* What to do
Start at the line with "TROISIÈME TABLE RONDE" and print every line through the end of the material below. Keep it exact and free of pictures.

* Extracted entries
--- START ---
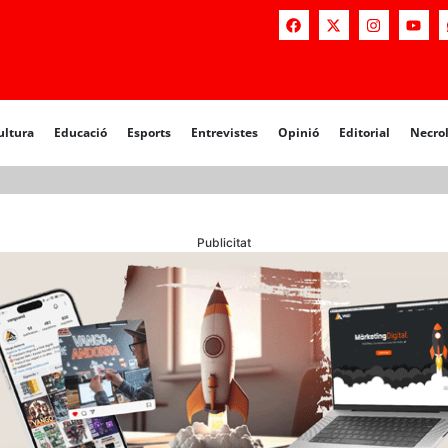
a
Educació
Esports
Entrevistes
Opinió
Editorial
Necrològiq
ultura
Educació
Esports
Entrevistes
Opinió
Editorial
Necro
Publicitat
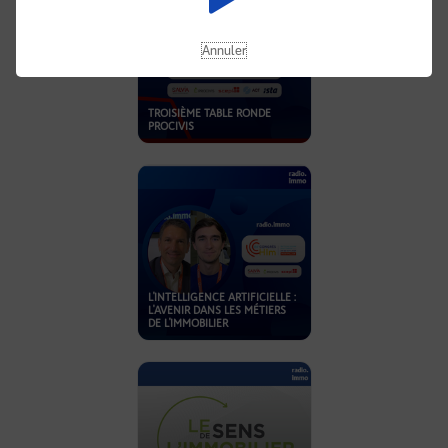
Annuler
TROISIÈME TABLE RONDE
PROCIVIS
L'INTELLIGENCE ARTIFICIELLE :
L'AVENIR DANS LES MÉTIERS
DE L'IMMOBILIER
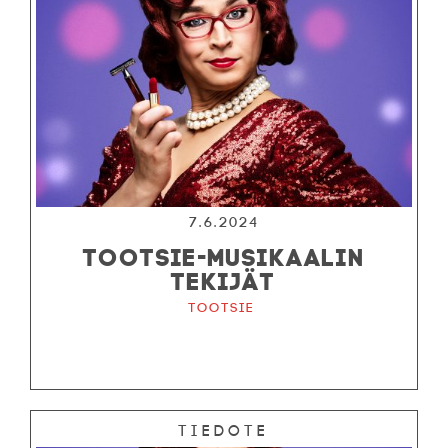
7.6.2024
TOOTSIE-MUSIKAALIN
TEKIJÄT
Tootsie
Tiedote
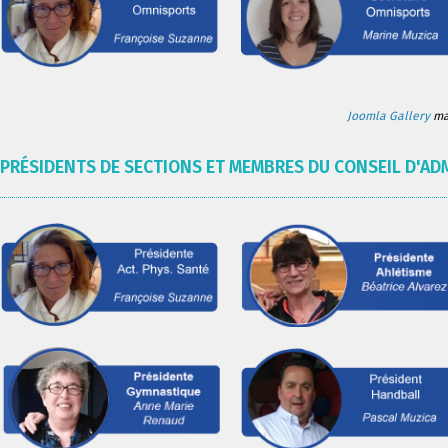
Joomla Gallery
mak
PRÉSIDENTS DE SECTIONS ET MEMBRES DU CONSEIL D'AD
--- END ---
* Output of the task
TROISIÈME TABLE RONDE
PROCIVIS
L'INTELLIGENCE ARTIFICIELLE :
L'AVENIR DANS LES MÉTIERS
DE L'IMMOBILIER
7.6.2024
TOOTSIE-MUSIKAALIN
TEKIJÄT
Tootsie
Tiedote
Joomla Gallery
mak
PRÉSIDENTS DE SECTIONS ET MEMBRES DU CONSEIL D'AD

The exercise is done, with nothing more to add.